Building CLI Apps for the Future Workforce (AI Agents)

Building CLI Apps for the Future Workforce (AI Agents)

The way we build apps is changing.

The next wave of "users" won't always be humans clicking buttons. A large part of the future workforce will be AI agents—running tasks, chaining tools, retrying on failure, and shipping work end-to-end.

While building multiple automation and AI-powered tools, one thing became very clear to me:

If you want AI agents to use your product reliably, build a CLI.


Why AI agents change how we should build apps

According to multiple industry reports, AI agents are expected to automate 15–50% of knowledge work by 2027, with companies already reporting:

  • ~55% efficiency gains
  • ~30–35% cost reduction

Source: https://www.wearetenet.com/blog/ai-agents-statistics

Salesforce's CEO has publicly stated that AI systems are already doing 30–50% of work internally at Salesforce.

Source: https://timesofindia.indiatimes.com/technology/artificial-intelligence/after-google-and-microsoft-salesforce-ceo-marc-benioff-says-ai-is-doing-30-to-50-of-the-work-at-the-company/articleshow/122096611.cms

This shift changes a core assumption:

Software is no longer built only for humans.

  • AI agents don't need dashboards.
  • They need tools.

Why CLI is the best interface for AI agents

A CLI is the most agent-friendly interface we have today.

AI agents are very good at:

  • executing commands
  • passing arguments
  • parsing structured output
  • retrying failed steps
  • chaining multiple tools together

A simple command like:

mytool generate --input notes.md --output slides.pptx

is far more reliable for an agent than navigating a UI or guessing what a button does.

In practice, a CLI becomes: an API with zero ambiguity.


This is the future workforce

The future workforce looks like this:

  • humans defining goals
  • AI agents executing steps
  • tools doing the actual work

Research shows that ~79% of organizations are already adopting AI agents, either in pilots or production.

Source: https://www.wearetenet.com/blog/ai-agents-statistics

As this grows, tools that are scriptable, predictable, and composable will win.

That's exactly what a good CLI provides.


What I learned while building CLI tools

While building and using CLI tools in real workflows, a few lessons stood out very clearly.

1. Simple commands matter more than features

Agents break when commands are vague.

Bad:

mytool

Good:

mytool generate --input file.md

One command should do one job.
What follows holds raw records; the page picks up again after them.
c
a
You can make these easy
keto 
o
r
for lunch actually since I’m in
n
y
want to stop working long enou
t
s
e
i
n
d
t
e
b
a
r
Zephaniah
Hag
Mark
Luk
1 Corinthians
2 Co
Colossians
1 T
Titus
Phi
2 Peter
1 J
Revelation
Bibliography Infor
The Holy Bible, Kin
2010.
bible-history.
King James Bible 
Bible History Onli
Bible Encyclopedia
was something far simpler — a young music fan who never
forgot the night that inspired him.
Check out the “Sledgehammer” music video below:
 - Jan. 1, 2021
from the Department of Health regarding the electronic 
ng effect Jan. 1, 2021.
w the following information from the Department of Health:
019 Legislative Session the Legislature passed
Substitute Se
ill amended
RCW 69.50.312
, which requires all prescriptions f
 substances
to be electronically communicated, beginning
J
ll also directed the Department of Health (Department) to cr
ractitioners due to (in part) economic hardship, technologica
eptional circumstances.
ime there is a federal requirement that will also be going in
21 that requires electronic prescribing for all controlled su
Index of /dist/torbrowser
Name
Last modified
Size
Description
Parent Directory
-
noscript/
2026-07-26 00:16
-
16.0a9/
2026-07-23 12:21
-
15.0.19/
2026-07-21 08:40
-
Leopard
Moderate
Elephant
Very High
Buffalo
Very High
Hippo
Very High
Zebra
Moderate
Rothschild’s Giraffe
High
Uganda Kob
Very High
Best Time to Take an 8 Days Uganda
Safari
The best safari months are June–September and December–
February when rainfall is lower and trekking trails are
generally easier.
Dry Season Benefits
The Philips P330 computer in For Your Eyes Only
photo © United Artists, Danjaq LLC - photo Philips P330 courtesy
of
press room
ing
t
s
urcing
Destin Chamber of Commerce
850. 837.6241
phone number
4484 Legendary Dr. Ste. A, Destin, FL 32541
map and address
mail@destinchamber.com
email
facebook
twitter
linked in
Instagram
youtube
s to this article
No guessing.

2. Deterministic behavior is critical

Same input should always produce the same output.

Agents fail when:

  • output formats change
  • behavior depends on hidden state
  • errors are unclear

Predictability > cleverness.

3. CLI is not a dev toy, it's a contract

I now treat CLI design the same way I treat API design:

  • explicit flags
  • clear outputs
  • meaningful exit codes

This makes the tool safe to automate at scale.
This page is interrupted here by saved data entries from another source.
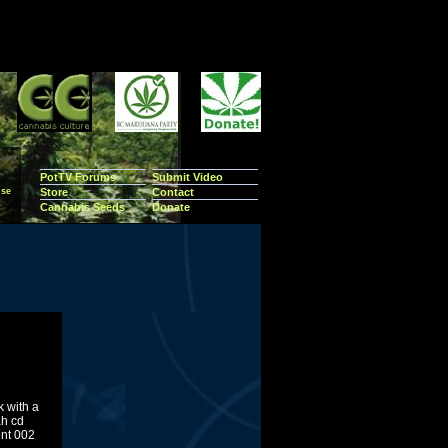
PotTV Forums
Submit Video
se
Store
Contact
Cannabis Seeds
Donate
k with a
ah cd
ent 002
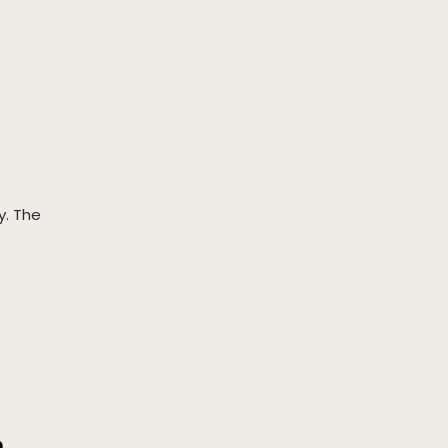
y. The
a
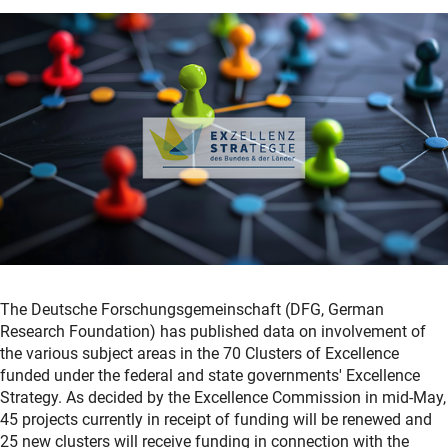
The Deutsche Forschungsgemeinschaft (DFG, German
Research Foundation) has published data on involvement of
the various subject areas in the 70 Clusters of Excellence
funded under the federal and state governments' Excellence
Strategy. As decided by the Excellence Commission in mid-May,
45 projects currently in receipt of funding will be renewed and
25 new clusters will receive funding in connection with the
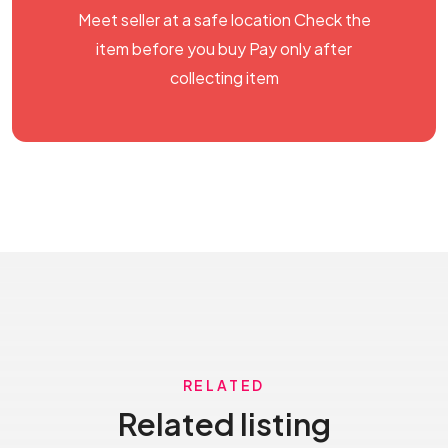
Meet seller at a safe location Check the
item before you buy Pay only after
collecting item
RELATED
Related listing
4. Distribution matters: skills.sh

Once the CLI works well, listing it on platforms like https://skills.sh becomes important.

Why?

  • agents discover tools there
  • tools become reusable "skills"
  • workflows can reference them programmatically

If agents can't discover your CLI, they won't use it—no matter how good it is.

This mirrors how humans install packages from npm or pip. Agents are starting to do the same with skills.


Why CLI + skills is a powerful combo

Agent ecosystems are evolving around skills—reusable capabilities agents can install and run.

Vercel describes agent skills as modular capabilities that agents can invoke as needed: https://vercel.com/blog/agent-skills-explained-an-faq

A CLI packaged as a skill becomes:

  • installable
  • executable
  • composable
  • reusable across agents

This is how agent tooling ecosystems will scale.


The real takeaway

We're not just building apps anymore.

We're building infrastructure for AI workers.

And right now, the most reliable interface for those workers is:

  • simple commands
  • predictable behavior
  • clear outputs

That's why I'm bullish on CLI-first tools.

Not because they're old-school—but because they're agent-native.